As far as I am concerned, cvfit does a K fold cross validation, which means that in each time, it separates all the data into training & validation set. For every fixed lambda, first it uses training data to get a coefficient vector. Then implements this constructed model to predict on the validation set to get the error.
Hence, for K fold CV, it has k coefficient vectors (each is generated from a training set). So what does
coef(cvfit)
get?
Here is an example:
x <- iris[1:100,1:4]
y <- iris[1:100,5]
y <- factor(y)
fit <- cv.glmnet(data.matrix(x), y, family = "binomial", type.measure = "class",alpha=1,nfolds=3,standardize = T)
coef(fit, s=c(fit$lambda.min,fit$lambda.1se))

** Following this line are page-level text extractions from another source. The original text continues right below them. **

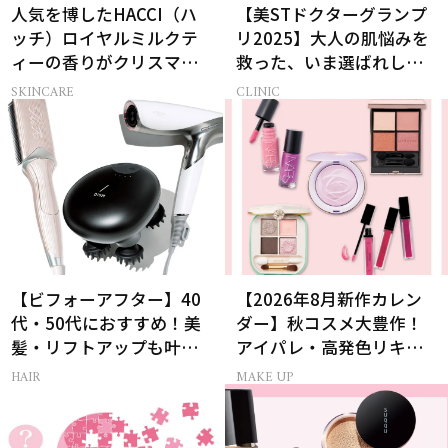
人気を博したHACCI（ハ
【美STドクターグランプ
ッチ）ロイヤルミルクテ
リ2025】大人の肌悩みを
ィーの香りがクリスマス
救った、いま選ばれし名
に向けて限定セットで復
医3名を発表！
SKINCARE
CLINIC
刻！
【ビフォーアフター】40
【2026年8月新作カレン
代・50代におすすめ！美
ダー】秋コスメ大豊作！
髪・リフトアップも叶う
アイパレ・高発色リキッ
最新ヘアケア家電3選
ドリップ・チーク
HAIR
MAKE UP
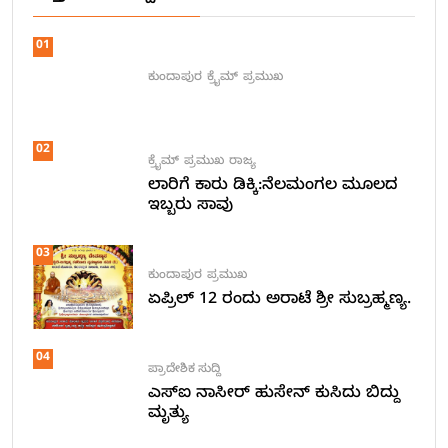
01
ಕುಂದಾಪುರ
ಕ್ರೈಮ್
ಪ್ರಮುಖ
02
ಕ್ರೈಮ್
ಪ್ರಮುಖ
ರಾಜ್ಯ
ಲಾರಿಗೆ ಕಾರು ಡಿಕ್ಕಿ:ನೆಲಮಂಗಲ ಮೂಲದ
ಇಬ್ಬರು ಸಾವು
03
ಕುಂದಾಪುರ
ಪ್ರಮುಖ
ಏಪ್ರಿಲ್ 12 ರಂದು ಅರಾಟೆ ಶ್ರೀ ಸುಬ್ರಹ್ಮಣ್ಯ.
04
ಪ್ರಾದೇಶಿಕ ಸುದ್ದಿ
ಎಸ್ಐ ನಾಸೀರ್ ಹುಸೇನ್ ಕುಸಿದು ಬಿದ್ದು
ಮೃತ್ಯು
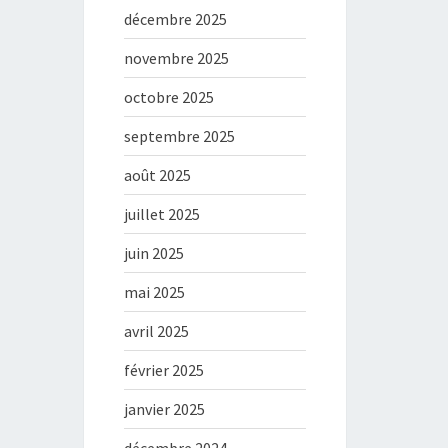
décembre 2025
novembre 2025
octobre 2025
septembre 2025
août 2025
juillet 2025
juin 2025
mai 2025
avril 2025
février 2025
janvier 2025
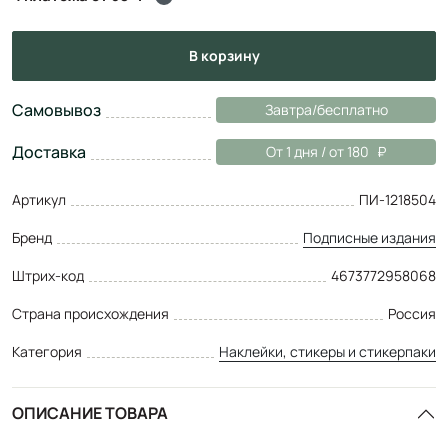
в корзину
Самовывоз
Завтра/бесплатно
Доставка
От 1 дня / от 180
Артикул
ПИ-1218504
Бренд
Подписные издания
Штрих-код
4673772958068
Страна происхождения
Россия
Категория
Наклейки, стикеры и стикерпаки
ОПИСАНИЕ ТОВАРА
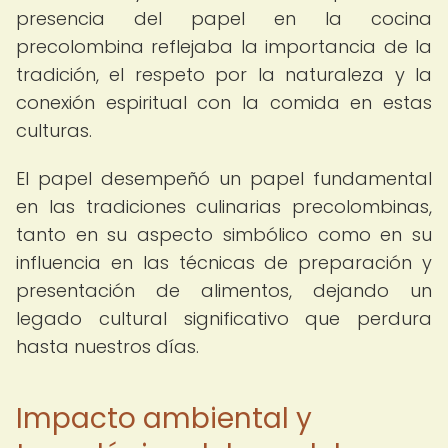
presencia del papel en la cocina
precolombina reflejaba la importancia de la
tradición, el respeto por la naturaleza y la
conexión espiritual con la comida en estas
culturas.
El papel desempeñó un papel fundamental
en las tradiciones culinarias precolombinas,
tanto en su aspecto simbólico como en su
influencia en las técnicas de preparación y
presentación de alimentos, dejando un
legado cultural significativo que perdura
hasta nuestros días.
Impacto ambiental y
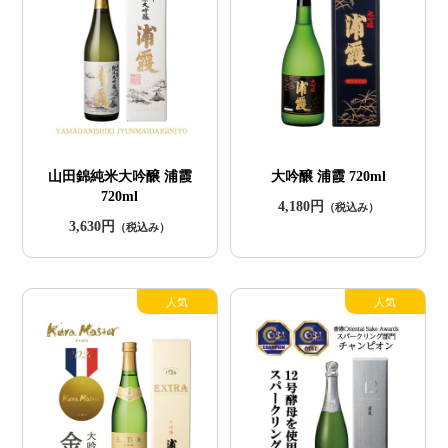
山田錦純米大吟醸 浦霞
大吟醸 浦霞 720ml
720ml
4,180円
（税込み）
3,630円
（税込み）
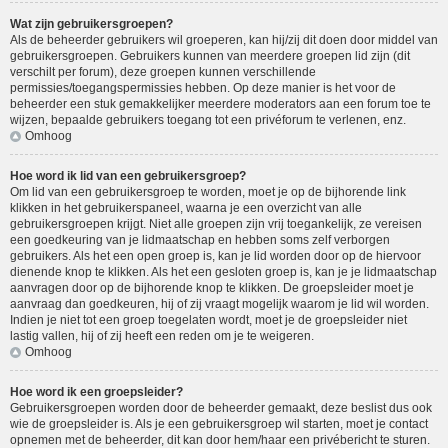
Wat zijn gebruikersgroepen?
Als de beheerder gebruikers wil groeperen, kan hij/zij dit doen door middel van
gebruikersgroepen. Gebruikers kunnen van meerdere groepen lid zijn (dit
verschilt per forum), deze groepen kunnen verschillende
permissies/toegangspermissies hebben. Op deze manier is het voor de
beheerder een stuk gemakkelijker meerdere moderators aan een forum toe te
wijzen, bepaalde gebruikers toegang tot een privéforum te verlenen, enz.
Omhoog
Hoe word ik lid van een gebruikersgroep?
Om lid van een gebruikersgroep te worden, moet je op de bijhorende link
klikken in het gebruikerspaneel, waarna je een overzicht van alle
gebruikersgroepen krijgt. Niet alle groepen zijn vrij toegankelijk, ze vereisen
een goedkeuring van je lidmaatschap en hebben soms zelf verborgen
gebruikers. Als het een open groep is, kan je lid worden door op de hiervoor
dienende knop te klikken. Als het een gesloten groep is, kan je je lidmaatschap
aanvragen door op de bijhorende knop te klikken. De groepsleider moet je
aanvraag dan goedkeuren, hij of zij vraagt mogelijk waarom je lid wil worden.
Indien je niet tot een groep toegelaten wordt, moet je de groepsleider niet
lastig vallen, hij of zij heeft een reden om je te weigeren.
Omhoog
Hoe word ik een groepsleider?
Gebruikersgroepen worden door de beheerder gemaakt, deze beslist dus ook
wie de groepsleider is. Als je een gebruikersgroep wil starten, moet je contact
opnemen met de beheerder, dit kan door hem/haar een privébericht te sturen.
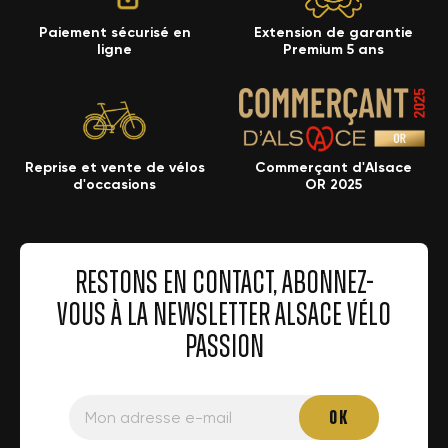
Paiement sécurisé en
Extension de garantie
ligne
Premium 5 ans
Reprise et vente de vélos
Commerçant d'Alsace
d'occasions
OR 2025
RESTONS EN CONTACT, ABONNEZ-
VOUS À LA NEWSLETTER ALSACE VÉLO
PASSION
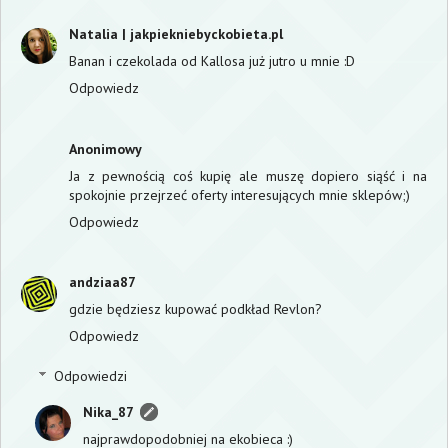
Natalia | jakpiekniebyckobieta.pl
Banan i czekolada od Kallosa już jutro u mnie :D
Odpowiedz
Anonimowy
Ja z pewnością coś kupię ale muszę dopiero siąść i na
spokojnie przejrzeć oferty interesujących mnie sklepów;)
Odpowiedz
andziaa87
gdzie będziesz kupować podkład Revlon?
Odpowiedz
Odpowiedzi
Nika_87
najprawdopodobniej na ekobieca :)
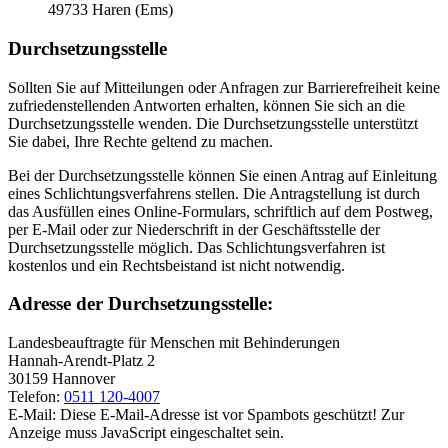
49733 Haren (Ems)
Durchsetzungsstelle
Sollten Sie auf Mitteilungen oder Anfragen zur Barrierefreiheit keine
zufriedenstellenden Antworten erhalten, können Sie sich an die
Durchsetzungsstelle wenden. Die Durchsetzungsstelle unterstützt
Sie dabei, Ihre Rechte geltend zu machen.
Bei der Durchsetzungsstelle können Sie einen Antrag auf Einleitung
eines Schlichtungsverfahrens stellen. Die Antragstellung ist durch
das Ausfüllen eines Online-Formulars, schriftlich auf dem Postweg,
per E-Mail oder zur Niederschrift in der Geschäftsstelle der
Durchsetzungsstelle möglich. Das Schlichtungsverfahren ist
kostenlos und ein Rechtsbeistand ist nicht notwendig.
Adresse der Durchsetzungsstelle:
Landesbeauftragte für Menschen mit Behinderungen
Hannah-Arendt-Platz 2
30159 Hannover
Telefon:
0511 120-4007
E-Mail:
Diese E-Mail-Adresse ist vor Spambots geschützt! Zur
Anzeige muss JavaScript eingeschaltet sein.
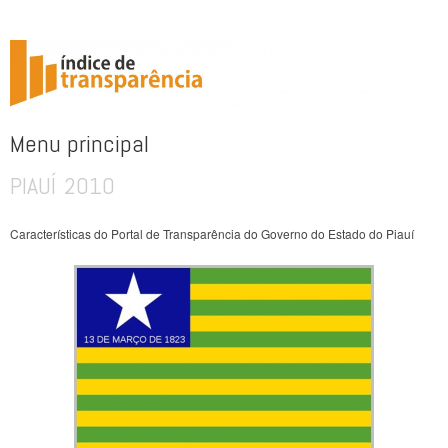
ÍNDICE DE TRANSPARÊNCIA
Menu principal
PIAUÍ 2010
Pular para o conteúdo
Características do Portal de Transparência do Governo do Estado do Piauí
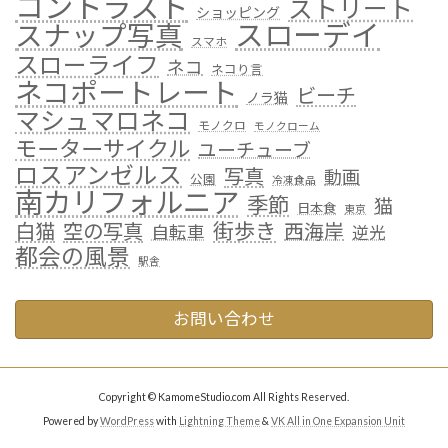
コントラスト
ストリート
ショッピング
スローデイ
スナップ写真
スマホ
スローライフ
ネコ
ネコり言
ネコポートレート
ビーチ
ノラ猫
マシュマロネコ
モノクロ
モノクローム
モーターサイクル
ユーチューブ
ロスアンゼルス
写真
動画
公園
冷凍食品
南カリフォルニア
季節
猫
日本食
東京
街歩き
白猫
空の写真
西海岸
自転車
逆光
都会の風景
駅舎
お問い合わせ
Copyright © KamomeStudio.com All Rights Reserved.
Powered by
WordPress
with
Lightning Theme
&
VK All in One Expansion Unit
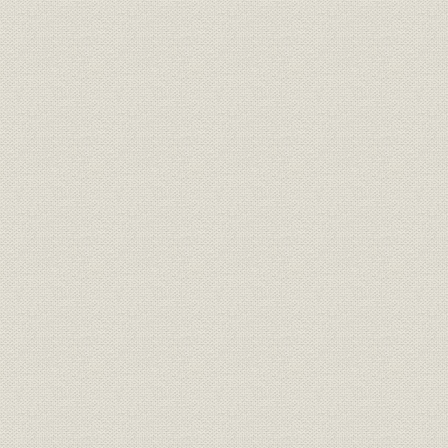
3. 用紙制限に苦しむ
4. 新聞界にも自主統制の波
5. 本紙、自主経営となる
第4節 太平洋戦争期
1. 戦時統合までの動静
2. 本紙の戦時統合
3. 新聞非常態勢の下で
4. 終戦を迎える
第4章 再起から発展へ 昭和20年代
第1節 戦時統制体制から脱却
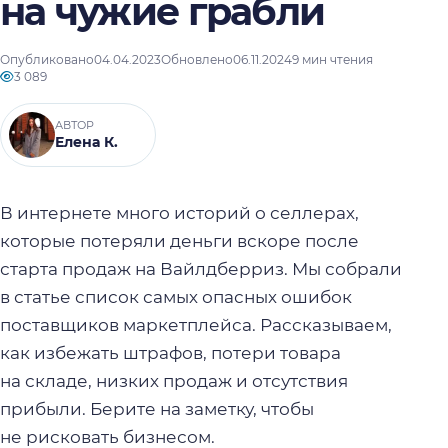
на чужие грабли
Опубликовано
04.04.2023
Обновлено
06.11.2024
9 мин чтения
3 089
АВТОР
Елена К.
В интернете много историй о селлерах,
которые потеряли деньги вскоре после
старта продаж на Вайлдберриз. Мы собрали
в статье список самых опасных ошибок
поставщиков маркетплейса. Рассказываем,
как избежать штрафов, потери товара
на складе, низких продаж и отсутствия
прибыли. Берите на заметку, чтобы
не рисковать бизнесом.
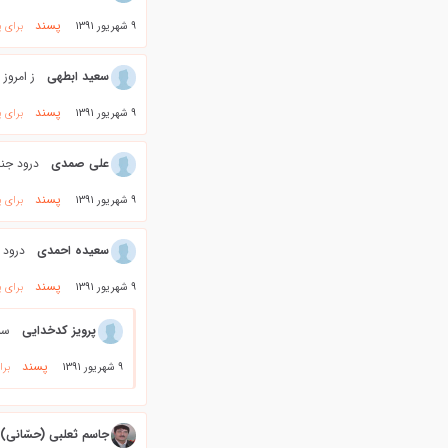
پسند
9 شهریور 1391
برای 
سعید ابطهی
ز امروز
پسند
9 شهریور 1391
برای 
علی صمدی
درود جنا
پسند
9 شهریور 1391
برای 
سعیده احمدی
درود 
پسند
9 شهریور 1391
برای 
پرویز کدخدایی
سل
پسند
9 شهریور 1391
برا
جاسم ثعلبی (حسّانی)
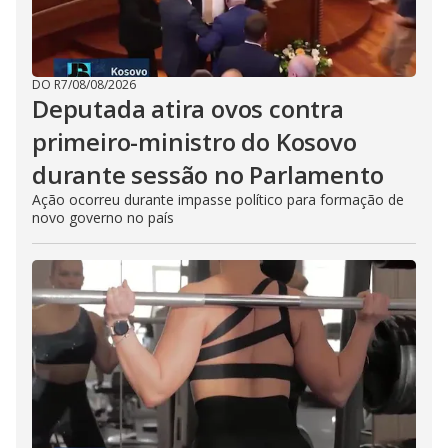
DO R7
/
08/08/2026
Deputada atira ovos contra
primeiro-ministro do Kosovo
durante sessão no Parlamento
Ação ocorreu durante impasse político para formação de
novo governo no país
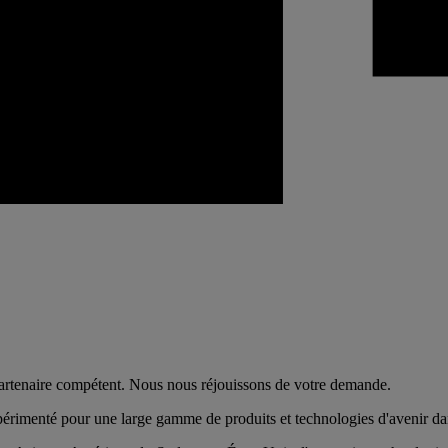
 partenaire compétent. Nous nous réjouissons de votre demande.
xpérimenté pour une large gamme de produits et technologies d'avenir d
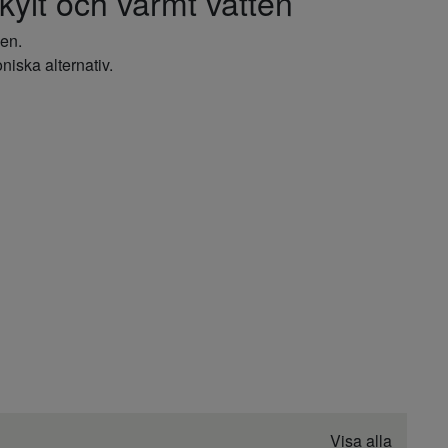
ylt och varmt vatten
ien.
niska alternativ.
Visa alla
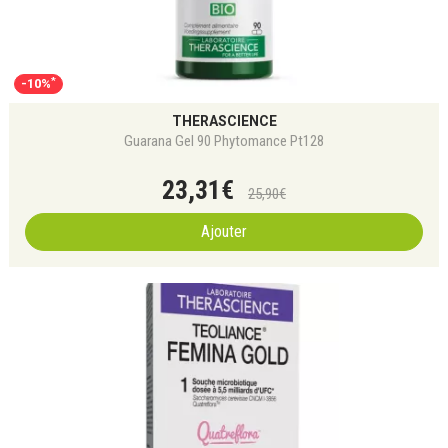
*
-10%
THERASCIENCE
Guarana Gel 90 Phytomance Pt128
23
,
31
€
25
,
90
€
Ajouter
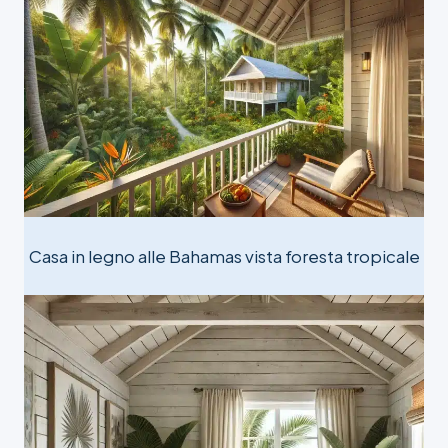
Casa in legno alle Bahamas vista foresta tropicale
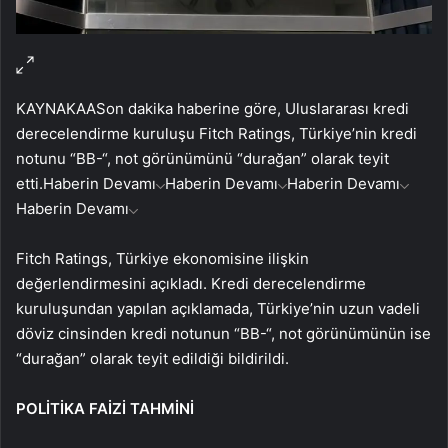
KAYNAK
AA
Son dakika haberine göre, Uluslararası kredi
derecelendirme kuruluşu Fitch Ratings, Türkiye’nin kredi
notunu “BB-“, not görünümünü “durağan” olarak teyit
etti.
Haberin Devamı
Haberin Devamı
Haberin Devamı
Haberin Devamı
Fitch Ratings, Türkiye ekonomisine ilişkin
değerlendirmesini açıkladı. Kredi derecelendirme
kuruluşundan yapılan açıklamada, Türkiye’nin uzun vadeli
döviz cinsinden kredi notunun “BB-“, not görünümünün ise
“durağan” olarak teyit edildiği bildirildi.
POLİTİKA FAİZİ TAHMİNİ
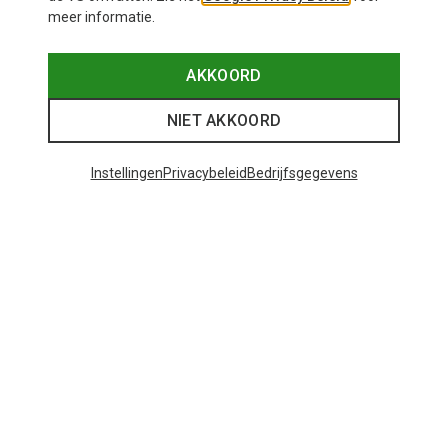
meer informatie.
AKKOORD
NIET AKKOORD
Instellingen
Privacybeleid
Bedrijfsgegevens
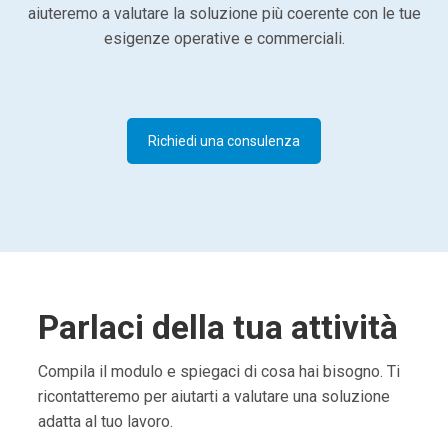
aiuteremo a valutare la soluzione più coerente con le tue
esigenze operative e commerciali.
Richiedi una consulenza
Parlaci della tua attività
Compila il modulo e spiegaci di cosa hai bisogno. Ti
ricontatteremo per aiutarti a valutare una soluzione
adatta al tuo lavoro.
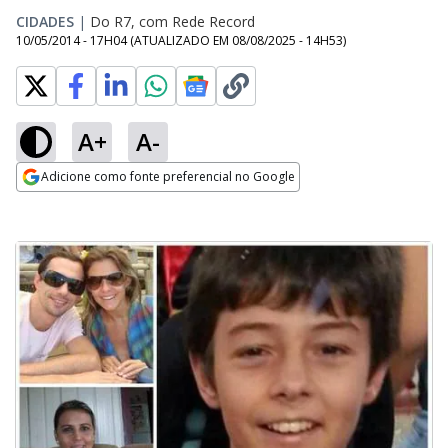
CIDADES
|
Do R7, com Rede Record
10/05/2014 - 17H04
(ATUALIZADO EM
08/08/2025 - 14H53
)
A+
A-
Adicione como fonte preferencial no Google
Opens in new window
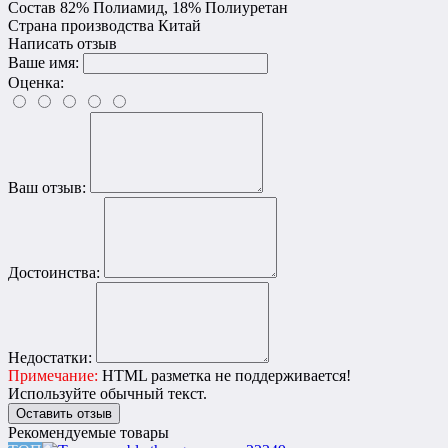
Состав
82% Полиамид, 18% Полиуретан
Страна производства
Китай
Написать отзыв
Ваше имя:
Оценка:
Ваш отзыв:
Достоинства:
Недостатки:
Примечание:
HTML разметка не поддерживается!
Используйте обычный текст.
Оставить отзыв
Рекомендуемые товары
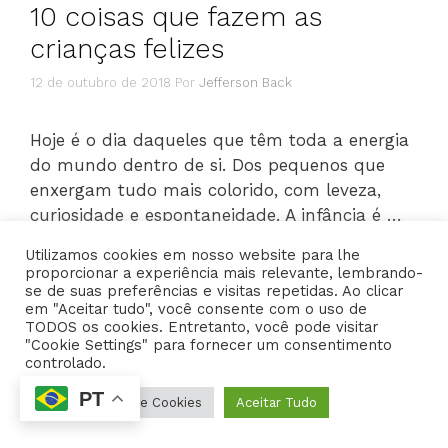
10 coisas que fazem as
crianças felizes
12 de outubro de 2018
Por
Jefferson Back
Hoje é o dia daqueles que têm toda a energia
do mundo dentro de si. Dos pequenos que
enxergam tudo mais colorido, com leveza,
curiosidade e espontaneidade. A infância é …
Utilizamos cookies em nosso website para lhe
proporcionar a experiência mais relevante, lembrando-
LEIA MAIS
se de suas preferências e visitas repetidas. Ao clicar
em "Aceitar tudo", você consente com o uso de
TODOS os cookies. Entretanto, você pode visitar
Categorias
Brincadeiras e jogos
,
Dicas
,
Educação Infantil
"Cookie Settings" para fornecer um consentimento
Deixe um comentário
controlado.
PT
Configurações de Cookies
Aceitar Tudo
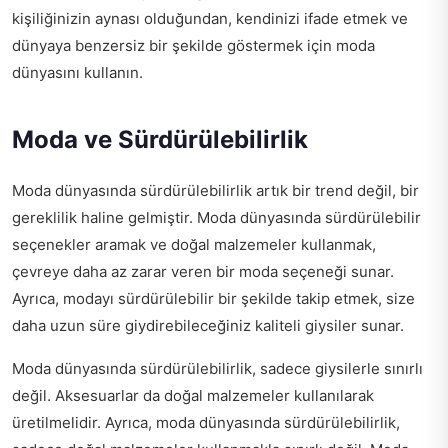
kişiliğinizin aynası olduğundan, kendinizi ifade etmek ve
dünyaya benzersiz bir şekilde göstermek için moda
dünyasını kullanın.
Moda ve Sürdürülebilirlik
Moda dünyasında sürdürülebilirlik artık bir trend değil, bir
gereklilik haline gelmiştir. Moda dünyasında sürdürülebilir
seçenekler aramak ve doğal malzemeler kullanmak,
çevreye daha az zarar veren bir moda seçeneği sunar.
Ayrıca, modayı sürdürülebilir bir şekilde takip etmek, size
daha uzun süre giydirebileceğiniz kaliteli giysiler sunar.
Moda dünyasında sürdürülebilirlik, sadece giysilerle sınırlı
değil. Aksesuarlar da doğal malzemeler kullanılarak
üretilmelidir. Ayrıca, moda dünyasında sürdürülebilirlik,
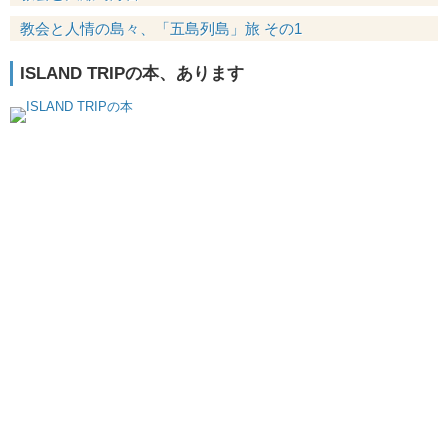
教会と人情の島々、「五島列島」旅 その1
ISLAND TRIPの本、あります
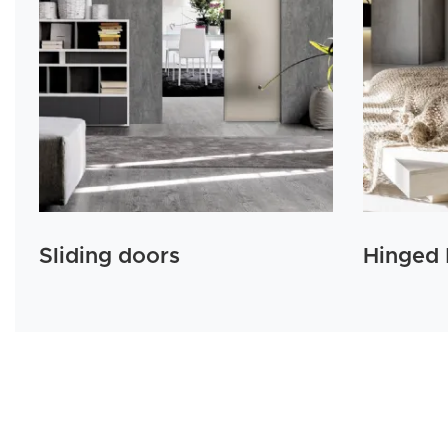
Sliding doors
Hinged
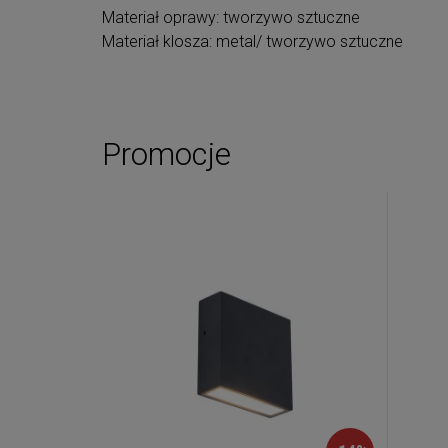
Materiał oprawy: tworzywo sztuczne
Materiał klosza: metal/ tworzywo sztuczne
Promocje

fit1 <- glmnet(data.matrix(x), y, family = "binomial",
standardize = T,
lambda = c(fit$lambda.1se,fit$lambda.min))
coef(fit1)
in fit1, I use the whole dataset as the training set, seems that the coefficients of fit1 and fit are just the same. That's why?
Thanks in advance.
Although cv.glmnet
checks model performance by cross-validation, the actual model coefficients it returns for each lambda
value are based on fitting the model with the full dataset.
The help for cv.glmnet
(type ?cv.glmnet
) includes a Value
section that describes the object returned by cv.glmet
. The returned list object (fit
in your case) includes an element called glmnet.fit
. The help describes it like this:
glmnet.fit a fitted glmnet object for the full data.